Saved data entries
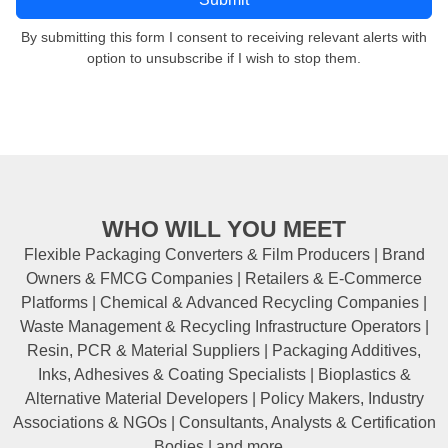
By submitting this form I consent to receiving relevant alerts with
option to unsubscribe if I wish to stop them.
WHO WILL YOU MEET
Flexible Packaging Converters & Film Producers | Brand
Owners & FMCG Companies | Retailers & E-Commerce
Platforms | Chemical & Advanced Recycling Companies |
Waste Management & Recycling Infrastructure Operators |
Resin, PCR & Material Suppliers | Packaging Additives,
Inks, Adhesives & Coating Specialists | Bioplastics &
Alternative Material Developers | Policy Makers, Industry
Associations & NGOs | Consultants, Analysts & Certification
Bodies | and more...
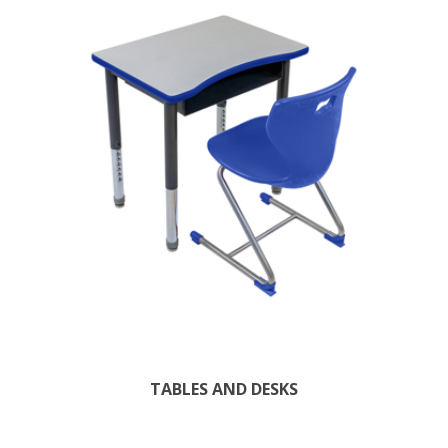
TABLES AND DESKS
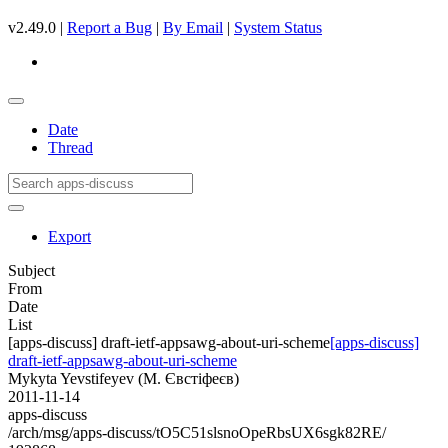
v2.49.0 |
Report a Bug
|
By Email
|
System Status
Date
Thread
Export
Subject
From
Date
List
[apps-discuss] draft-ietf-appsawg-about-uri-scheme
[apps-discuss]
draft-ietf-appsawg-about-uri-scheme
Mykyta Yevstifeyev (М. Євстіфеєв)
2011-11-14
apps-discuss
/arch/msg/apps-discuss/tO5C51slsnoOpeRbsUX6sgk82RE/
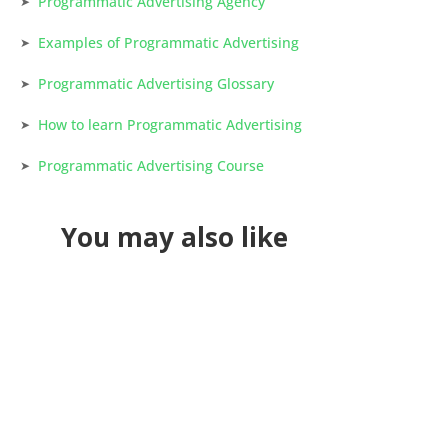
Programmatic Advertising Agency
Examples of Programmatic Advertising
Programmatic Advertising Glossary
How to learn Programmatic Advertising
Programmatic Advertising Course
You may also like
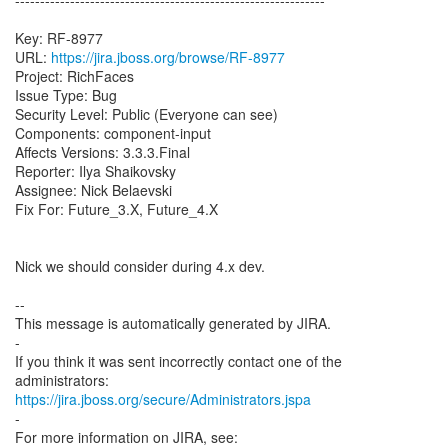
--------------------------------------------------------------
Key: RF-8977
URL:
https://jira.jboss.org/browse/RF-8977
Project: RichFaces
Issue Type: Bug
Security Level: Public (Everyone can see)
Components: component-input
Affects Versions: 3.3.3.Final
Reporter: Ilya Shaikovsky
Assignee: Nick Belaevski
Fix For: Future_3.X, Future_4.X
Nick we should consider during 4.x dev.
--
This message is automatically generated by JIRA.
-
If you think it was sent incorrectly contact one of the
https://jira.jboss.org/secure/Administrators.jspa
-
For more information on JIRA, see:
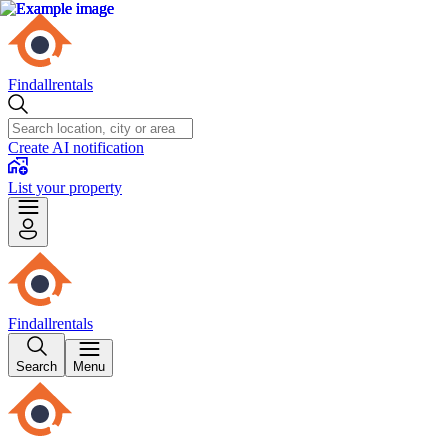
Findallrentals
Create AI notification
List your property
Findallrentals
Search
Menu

- [Aim of the task] Begin at the first line of the records and please reproduce every line exactly through the one containing "Resin, PCR &", leaving all pictures out.

- [Answer section]
By submitting this form I consent to receiving relevant alerts with
option to unsubscribe if I wish to stop them.
WHO WILL YOU MEET
Flexible Packaging Converters & Film Producers | Brand
Owners & FMCG Companies | Retailers & E-Commerce
Platforms | Chemical & Advanced Recycling Companies |
Waste Management & Recycling Infrastructure Operators |
Resin, PCR & Material Suppliers | Packaging Additives,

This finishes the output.